### Assignment
From the records below, set down exactly the lines starting with the line that contains "10 for physical" and going on through the line that contains "A 90-day warranty and a 30-day money-back guarantee, like". Nothing else is wanted.

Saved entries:

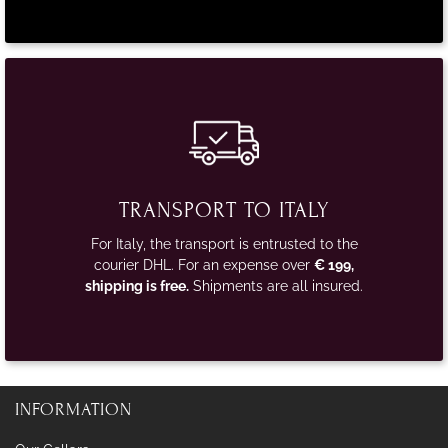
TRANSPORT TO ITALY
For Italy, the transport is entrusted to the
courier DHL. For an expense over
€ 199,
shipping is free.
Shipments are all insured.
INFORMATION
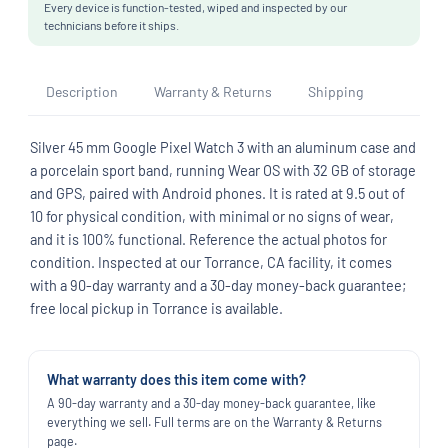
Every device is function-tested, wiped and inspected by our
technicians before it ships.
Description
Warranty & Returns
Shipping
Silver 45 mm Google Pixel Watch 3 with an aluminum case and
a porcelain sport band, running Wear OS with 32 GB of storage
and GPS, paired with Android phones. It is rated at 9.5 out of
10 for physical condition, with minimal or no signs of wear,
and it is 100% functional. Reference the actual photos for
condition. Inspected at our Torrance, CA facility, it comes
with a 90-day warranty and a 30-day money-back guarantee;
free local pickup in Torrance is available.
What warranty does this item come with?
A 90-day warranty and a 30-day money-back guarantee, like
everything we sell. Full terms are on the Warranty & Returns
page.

---

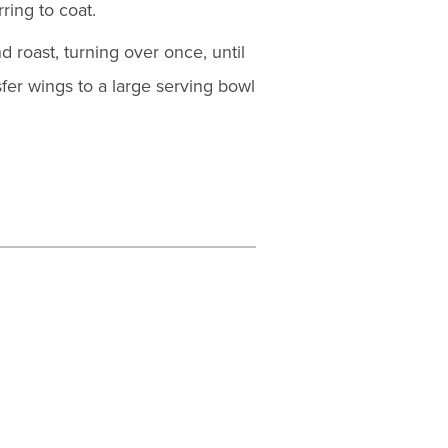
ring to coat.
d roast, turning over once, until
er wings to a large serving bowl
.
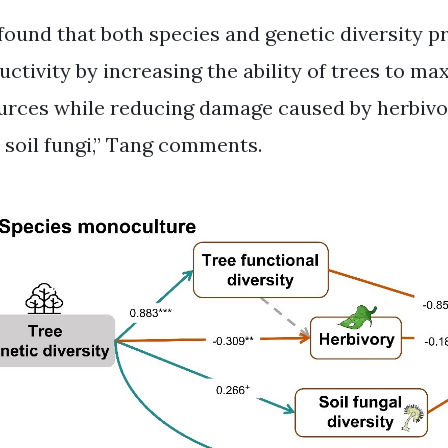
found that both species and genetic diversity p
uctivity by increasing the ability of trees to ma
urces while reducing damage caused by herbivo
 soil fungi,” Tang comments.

...

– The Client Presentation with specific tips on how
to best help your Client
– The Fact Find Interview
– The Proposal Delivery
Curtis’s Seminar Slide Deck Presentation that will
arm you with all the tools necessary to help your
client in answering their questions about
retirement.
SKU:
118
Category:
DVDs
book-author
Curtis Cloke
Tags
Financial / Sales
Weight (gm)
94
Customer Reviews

### Exercise output
10 for physical condition, with minimal or no signs of wear,
and it is 100% functional. Reference the actual photos for
condition. Inspected at our Torrance, CA facility, it comes
with a 90-day warranty and a 30-day money-back guarantee;
free local pickup in Torrance is available.
What warranty does this item come with?
A 90-day warranty and a 30-day money-back guarantee, like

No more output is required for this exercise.